(DATA FOR THIS TASK):
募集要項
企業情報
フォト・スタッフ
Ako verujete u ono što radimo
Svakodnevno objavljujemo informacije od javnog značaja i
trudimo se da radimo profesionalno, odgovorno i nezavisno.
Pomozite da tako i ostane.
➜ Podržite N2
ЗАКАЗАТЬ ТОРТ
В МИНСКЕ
...
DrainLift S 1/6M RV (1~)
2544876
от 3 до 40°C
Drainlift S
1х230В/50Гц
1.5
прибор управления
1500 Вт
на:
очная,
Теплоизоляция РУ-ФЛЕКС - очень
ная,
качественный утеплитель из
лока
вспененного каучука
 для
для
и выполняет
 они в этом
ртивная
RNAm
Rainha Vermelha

(THE PROBLEM): In the listing above, find the line with "от 3 до 40°C" and the line with "Rainha Vermelha", then print exactly those lines and every line between them.

(TASK SOLUTION):
от 3 до 40°C
Drainlift S
1х230В/50Гц
1.5
прибор управления
1500 Вт
на:
очная,
Теплоизоляция РУ-ФЛЕКС - очень
ная,
качественный утеплитель из
лока
вспененного каучука
 для
для
и выполняет
 они в этом
ртивная
RNAm
Rainha Vermelha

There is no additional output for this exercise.